Is there a limit on the number of asynchronous URBs that can be queued?

Consider a function driver (FD) that sits on top of the USB driver stack (USBD). The driver uses USB bulk mode to asynchronously read large chunks of data (>16 MB) at prescribed time intervals. Once the transfer starts, this has to happen at very high speed (SuperSpeed on USB 3.0, > 350 MB/s) without data loss and with minimal CPU overhead. The buffers are pre-allocated and locked in the driver, so there is virtually no overhead here.

The idea is to queue multiple URBs (around 64 KB each) to avoid the start-completion overhead specific to back-to-back transfers (i.e. when one URB is completed the next one is prepared and started).

Questions:

  1. Is there a maximum number of URBs that can be submitted/queued to an endpoint at any given time? (e.g. submitting/queuing 1024 URBs for 64 KB data blocks to a read from an endpoint)

  2. Is there a performance degradation due to the large number of URBs waiting to be completed by USBD?

  3. What would be the optimal number of queued URBs that could guarantee no data loss over a very fast (SuperSpeed) pipe?

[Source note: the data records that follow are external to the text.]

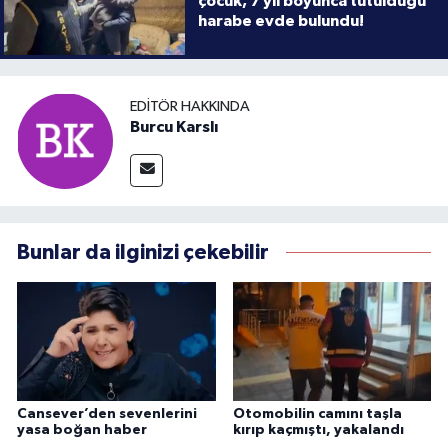
çocuk, 7 yıl boyunca tutulduğu
harabe evde bulundu!
EDITÖR HAKKINDA
Burcu Karslı
Bunlar da ilginizi çekebilir
Cansever’den sevenlerini
Otomobilin camını taşla
yasa boğan haber
kırıp kaçmıştı, yakalandı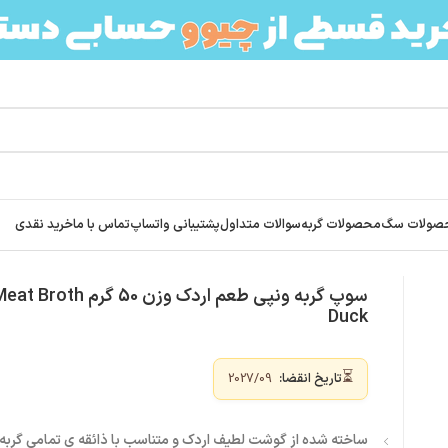
صولات سگ
محصولات گربه
سوالات متداول
پشتیبانی واتساپ
تماس با ما
خرید نقدی
سوپ گربه ونپی طعم اردک وزن 0
Duck
⏳
تاریخ انقضا:
2027/09
ساخته شده از گوشت لطیف اردک و متناسب با ذائقه ی تمامی گربه‌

  4. What else could go wrong when using a large number of URBs to accomplish the transfer?

Thank you,

Stefan

xxxxx@shaw.ca wrote:

Consider a function driver (FD) that sits on top of the USB driver stack (USBD). The driver uses USB bulk mode to asynchronously read large chunks of data (>16 MB) at prescribed time intervals. Once the transfer starts, this has to happen at very high speed (SuperSpeed on USB 3.0, > 350 MB/s) without data loss and with minimal CPU overhead. The buffers are pre-allocated and locked in the driver, so there is virtually no overhead here.

The idea is to queue multiple URBs (around 64 KB each) to avoid the start-completion overhead specific to back-to-back transfers (i.e. when one URB is completed the next one is prepared and started).

Yes, that’s required to get reasonable performance.

Questions:

  1. Is there a maximum number of URBs that can be submitted/queued to an endpoint at any given time? (e.g. submitting/queuing 1024 URBs for 64 KB data blocks to a read from an endpoint)

There’s probably a limit, but it is large.

  1. Is there a performance degradation due to the large number of URBs waiting to be completed by USBD?

Yes. Remember that you don’t get notified as soon as a request ends.
The host controller only fires an interrupt at frame or microframe
boundaries. So, you might as well make your URBs very large – a couple
of megabytes is reasonable.

  1. What would be the optimal number of queued URBs that could guarantee no data loss over a very fast (SuperSpeed) pipe?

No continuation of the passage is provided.